╔══

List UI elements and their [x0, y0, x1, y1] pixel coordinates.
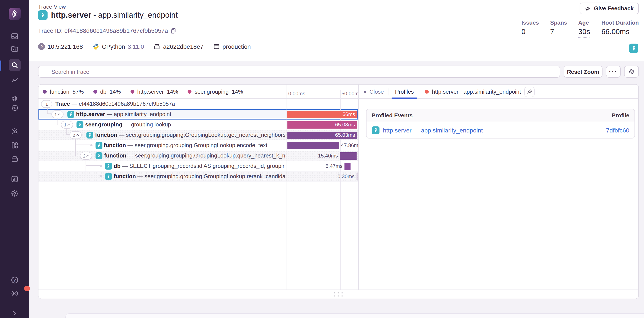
- span-description: http.server — app.similarity_endpoint: [76, 109, 285, 120]
- trace-view-app: ? Trace View http.server - app.similarit…: [0, 0, 644, 318]
- megaphone-icon: [585, 5, 591, 11]
- trace-rows: 1 Trace — ef44188d60c1496a89b1767cf9b505…: [38, 99, 358, 290]
- reset-zoom-button[interactable]: Reset Zoom: [564, 66, 602, 78]
- span-name: app.similarity_endpoint: [98, 10, 178, 19]
- trace-row[interactable]: 1 Trace — ef44188d60c1496a89b1767cf9b505…: [38, 99, 358, 109]
- tab-profiles[interactable]: Profiles: [394, 85, 415, 99]
- trace-row[interactable]: 1 http.server — app.similarity_endpoint …: [38, 109, 358, 120]
- legend-item: http.server 14%: [130, 88, 178, 95]
- page-title: Trace View: [38, 3, 66, 10]
- duration-label: 65.08ms: [335, 121, 355, 129]
- dashboards-icon[interactable]: [8, 139, 20, 152]
- span-description: function — seer.grouping.grouping.Groupi…: [104, 151, 285, 161]
- detail-tabs: ×Close Profiles http.server - app.simila…: [358, 85, 638, 99]
- profile-id-link[interactable]: 7dfbfc60: [606, 127, 629, 134]
- trace-row[interactable]: function — seer.grouping.grouping.Groupi…: [38, 140, 358, 151]
- flask-span-icon: [96, 152, 102, 159]
- flask-span-icon: [105, 173, 112, 180]
- chevron-up-icon: [76, 134, 79, 137]
- row-waterfall: 5.47ms: [286, 161, 358, 171]
- trace-row[interactable]: 2 function — seer.grouping.grouping.Grou…: [38, 130, 358, 140]
- trace-row[interactable]: db — SELECT grouping_records.id AS group…: [38, 161, 358, 171]
- search-input[interactable]: [38, 66, 560, 78]
- flask-span-icon: [68, 111, 74, 118]
- more-options-button[interactable]: ···: [606, 66, 621, 78]
- platform-flask-icon: [629, 44, 638, 53]
- issues-icon[interactable]: [8, 30, 20, 42]
- duration-label: 5.47ms: [326, 163, 342, 170]
- explore-search-icon[interactable]: [8, 59, 20, 71]
- alerts-icon[interactable]: [8, 126, 20, 138]
- bottom-drawer-edge[interactable]: [65, 313, 644, 318]
- trace-row[interactable]: 2 function — seer.grouping.grouping.Grou…: [38, 151, 358, 161]
- axis-tick-start: 0.00ms: [288, 91, 305, 97]
- sidebar: ?: [0, 0, 29, 318]
- trace-row[interactable]: function — seer.grouping.grouping.Groupi…: [38, 171, 358, 182]
- span-duration-bar[interactable]: 66ms: [286, 111, 357, 118]
- span-duration-bar[interactable]: 65.08ms: [288, 121, 357, 129]
- duration-label: 66ms: [342, 111, 355, 118]
- stat-age: Age 30s: [578, 19, 590, 37]
- stats-icon[interactable]: [8, 173, 20, 185]
- detail-panel-divider[interactable]: [358, 85, 359, 290]
- legend-item: seer.grouping 14%: [188, 88, 243, 95]
- trace-stats: Issues 0 Spans 7 Age 30s Root Duration 6…: [522, 19, 639, 37]
- col-profiled-events: Profiled Events: [372, 112, 412, 119]
- span-description: function — seer.grouping.grouping.Groupi…: [95, 130, 285, 140]
- projects-icon[interactable]: [8, 43, 20, 55]
- give-feedback-button[interactable]: Give Feedback: [580, 2, 639, 14]
- settings-icon[interactable]: [8, 187, 20, 199]
- duration-label: 0.30ms: [338, 173, 355, 180]
- duration-label: 15.40ms: [318, 152, 338, 160]
- svg-text:?: ?: [13, 278, 16, 282]
- span-duration-bar[interactable]: [340, 152, 356, 160]
- tree-waterfall-divider[interactable]: [286, 85, 287, 290]
- metrics-icon[interactable]: [8, 75, 20, 87]
- release-chip[interactable]: a2622dbe18e7: [154, 43, 204, 50]
- pin-icon: [527, 89, 532, 95]
- tab-divider: [388, 88, 389, 95]
- drag-handle[interactable]: [334, 292, 343, 297]
- expand-sidebar-icon[interactable]: [8, 307, 20, 318]
- active-nav-indicator: [0, 60, 1, 71]
- releases-icon[interactable]: [8, 153, 20, 165]
- trace-row[interactable]: 1 seer.grouping — grouping lookup 65.08m…: [38, 120, 358, 130]
- time-axis: 0.00ms 50.00ms: [286, 85, 358, 99]
- span-duration-bar[interactable]: [356, 173, 358, 180]
- environment-chip[interactable]: production: [213, 43, 251, 50]
- row-waterfall: 0.30ms: [286, 171, 358, 182]
- span-description: function — seer.grouping.grouping.Groupi…: [104, 140, 285, 151]
- row-expand-pill[interactable]: 1: [41, 100, 52, 108]
- flask-project-icon: [38, 10, 48, 20]
- trace-settings-button[interactable]: [624, 66, 639, 78]
- pin-tab-button[interactable]: [524, 87, 535, 97]
- row-expand-pill[interactable]: 1: [52, 111, 64, 118]
- col-profile: Profile: [612, 112, 629, 119]
- chevron-up-icon: [86, 155, 89, 158]
- span-description: function — seer.grouping.grouping.Groupi…: [114, 171, 285, 182]
- flask-span-icon: [76, 121, 84, 128]
- span-duration-bar[interactable]: [288, 142, 339, 149]
- duration-label: 47.86ms: [341, 142, 358, 149]
- trace-id: Trace ID: ef44188d60c1496a89b1767cf9b505…: [38, 27, 176, 34]
- profiled-events-table: Profiled Events Profile http.server — ap…: [366, 109, 635, 139]
- trace-panel: function 57% db 14% http.server 14% seer…: [38, 84, 639, 299]
- span-duration-bar[interactable]: 65.03ms: [288, 132, 357, 139]
- replays-icon[interactable]: [8, 102, 20, 114]
- whats-new-broadcast-icon[interactable]: [8, 287, 20, 300]
- close-tab-button[interactable]: ×Close: [363, 88, 384, 95]
- row-waterfall: 47.86ms: [286, 140, 358, 151]
- trace-title: http.server - app.similarity_endpoint: [51, 10, 178, 20]
- runtime-chip[interactable]: CPython 3.11.0: [92, 43, 144, 50]
- meta-tags-row: ? 10.5.221.168 CPython 3.11.0 a2622dbe18…: [38, 43, 251, 50]
- row-expand-pill[interactable]: 1: [61, 121, 73, 129]
- copy-icon[interactable]: [170, 28, 176, 34]
- span-duration-bar[interactable]: [345, 163, 350, 170]
- selected-span-tab[interactable]: http.server - app.similarity_endpoint: [425, 88, 521, 95]
- row-expand-pill[interactable]: 2: [70, 131, 82, 139]
- profiled-event-link[interactable]: http.server — app.similarity_endpoint: [372, 126, 483, 134]
- user-ip-chip[interactable]: ? 10.5.221.168: [38, 43, 83, 50]
- sentry-logo[interactable]: [8, 8, 20, 20]
- help-icon[interactable]: ?: [8, 274, 20, 286]
- row-expand-pill[interactable]: 2: [80, 152, 92, 160]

╚══

→ DIRECTIONS FOR THIS TASK
Text only, please: give the listing again word for word with no images.

→ RESPONSE AREA
List UI elements and their [x0, y0, x1, y1] pixel coordinates.
- span-description: http.server — app.similarity_endpoint: [76, 109, 285, 120]
- trace-view-app: ? Trace View http.server - app.similarit…: [0, 0, 644, 318]
- megaphone-icon: [585, 5, 591, 11]
- trace-rows: 1 Trace — ef44188d60c1496a89b1767cf9b505…: [38, 99, 358, 290]
- reset-zoom-button[interactable]: Reset Zoom: [564, 66, 602, 78]
- span-name: app.similarity_endpoint: [98, 10, 178, 19]
- trace-row[interactable]: 1 Trace — ef44188d60c1496a89b1767cf9b505…: [38, 99, 358, 109]
- tab-profiles[interactable]: Profiles: [394, 85, 415, 99]
- trace-row[interactable]: 1 http.server — app.similarity_endpoint …: [38, 109, 358, 120]
- legend-item: http.server 14%: [130, 88, 178, 95]
- page-title: Trace View: [38, 3, 66, 10]
- duration-label: 65.08ms: [335, 121, 355, 129]
- dashboards-icon[interactable]: [8, 139, 20, 152]
- span-description: function — seer.grouping.grouping.Groupi…: [104, 151, 285, 161]
- detail-tabs: ×Close Profiles http.server - app.simila…: [358, 85, 638, 99]
- profile-id-link[interactable]: 7dfbfc60: [606, 127, 629, 134]
- trace-row[interactable]: function — seer.grouping.grouping.Groupi…: [38, 140, 358, 151]
- flask-span-icon: [96, 152, 102, 159]
- flask-span-icon: [105, 173, 112, 180]
- chevron-up-icon: [76, 134, 79, 137]
- row-waterfall: 5.47ms: [286, 161, 358, 171]
- trace-row[interactable]: 2 function — seer.grouping.grouping.Grou…: [38, 130, 358, 140]
- trace-row[interactable]: db — SELECT grouping_records.id AS group…: [38, 161, 358, 171]
- search-input[interactable]: [38, 66, 560, 78]
- flask-span-icon: [68, 111, 74, 118]
- more-options-button[interactable]: ···: [606, 66, 621, 78]
- platform-flask-icon: [629, 44, 638, 53]
- issues-icon[interactable]: [8, 30, 20, 42]
- duration-label: 5.47ms: [326, 163, 342, 170]
- explore-search-icon[interactable]: [8, 59, 20, 71]
- alerts-icon[interactable]: [8, 126, 20, 138]
- bottom-drawer-edge[interactable]: [65, 313, 644, 318]
- trace-row[interactable]: 2 function — seer.grouping.grouping.Grou…: [38, 151, 358, 161]
- axis-tick-start: 0.00ms: [288, 91, 305, 97]
- sidebar: ?: [0, 0, 29, 318]
- trace-row[interactable]: function — seer.grouping.grouping.Groupi…: [38, 171, 358, 182]
- span-duration-bar[interactable]: 66ms: [286, 111, 357, 118]
- span-duration-bar[interactable]: 65.08ms: [288, 121, 357, 129]
- duration-label: 66ms: [342, 111, 355, 118]
- stat-age: Age 30s: [578, 19, 590, 37]
- stats-icon[interactable]: [8, 173, 20, 185]
- detail-panel-divider[interactable]: [358, 85, 359, 290]
- legend-item: seer.grouping 14%: [188, 88, 243, 95]
- trace-stats: Issues 0 Spans 7 Age 30s Root Duration 6…: [522, 19, 639, 37]
- col-profiled-events: Profiled Events: [372, 112, 412, 119]
- span-description: function — seer.grouping.grouping.Groupi…: [95, 130, 285, 140]
- projects-icon[interactable]: [8, 43, 20, 55]
- give-feedback-button[interactable]: Give Feedback: [580, 2, 639, 14]
- settings-icon[interactable]: [8, 187, 20, 199]
- duration-label: 0.30ms: [338, 173, 355, 180]
- duration-label: 15.40ms: [318, 152, 338, 160]
- svg-text:?: ?: [13, 278, 16, 282]
- span-duration-bar[interactable]: [340, 152, 356, 160]
- tree-waterfall-divider[interactable]: [286, 85, 287, 290]
- metrics-icon[interactable]: [8, 75, 20, 87]
- release-chip[interactable]: a2622dbe18e7: [154, 43, 204, 50]
- pin-icon: [527, 89, 532, 95]
- tab-divider: [388, 88, 389, 95]
- drag-handle[interactable]: [334, 292, 343, 297]
- expand-sidebar-icon[interactable]: [8, 307, 20, 318]
- active-nav-indicator: [0, 60, 1, 71]
- releases-icon[interactable]: [8, 153, 20, 165]
- trace-row[interactable]: 1 seer.grouping — grouping lookup 65.08m…: [38, 120, 358, 130]
- time-axis: 0.00ms 50.00ms: [286, 85, 358, 99]
- span-duration-bar[interactable]: [356, 173, 358, 180]
- environment-chip[interactable]: production: [213, 43, 251, 50]
- row-waterfall: 0.30ms: [286, 171, 358, 182]
- span-description: function — seer.grouping.grouping.Groupi…: [104, 140, 285, 151]
- row-expand-pill[interactable]: 1: [41, 100, 52, 108]
- flask-project-icon: [38, 10, 48, 20]
- trace-settings-button[interactable]: [624, 66, 639, 78]
- pin-tab-button[interactable]: [524, 87, 535, 97]
- row-expand-pill[interactable]: 1: [52, 111, 64, 118]
- col-profile: Profile: [612, 112, 629, 119]
- chevron-up-icon: [86, 155, 89, 158]
- span-description: function — seer.grouping.grouping.Groupi…: [114, 171, 285, 182]
- flask-span-icon: [76, 121, 84, 128]
- span-duration-bar[interactable]: [288, 142, 339, 149]
- duration-label: 47.86ms: [341, 142, 358, 149]
- trace-id: Trace ID: ef44188d60c1496a89b1767cf9b505…: [38, 27, 176, 34]
- profiled-events-table: Profiled Events Profile http.server — ap…: [366, 109, 635, 139]
- trace-panel: function 57% db 14% http.server 14% seer…: [38, 84, 639, 299]
- span-duration-bar[interactable]: 65.03ms: [288, 132, 357, 139]
- replays-icon[interactable]: [8, 102, 20, 114]
- whats-new-broadcast-icon[interactable]: [8, 287, 20, 300]
- close-tab-button[interactable]: ×Close: [363, 88, 384, 95]
- row-waterfall: 47.86ms: [286, 140, 358, 151]
- trace-title: http.server - app.similarity_endpoint: [51, 10, 178, 20]
- runtime-chip[interactable]: CPython 3.11.0: [92, 43, 144, 50]
- meta-tags-row: ? 10.5.221.168 CPython 3.11.0 a2622dbe18…: [38, 43, 251, 50]
- row-expand-pill[interactable]: 1: [61, 121, 73, 129]
- copy-icon[interactable]: [170, 28, 176, 34]
- span-duration-bar[interactable]: [345, 163, 350, 170]
- selected-span-tab[interactable]: http.server - app.similarity_endpoint: [425, 88, 521, 95]
- row-expand-pill[interactable]: 2: [70, 131, 82, 139]
- profiled-event-link[interactable]: http.server — app.similarity_endpoint: [372, 126, 483, 134]
- user-ip-chip[interactable]: ? 10.5.221.168: [38, 43, 83, 50]
- sentry-logo[interactable]: [8, 8, 20, 20]
- help-icon[interactable]: ?: [8, 274, 20, 286]
- row-expand-pill[interactable]: 2: [80, 152, 92, 160]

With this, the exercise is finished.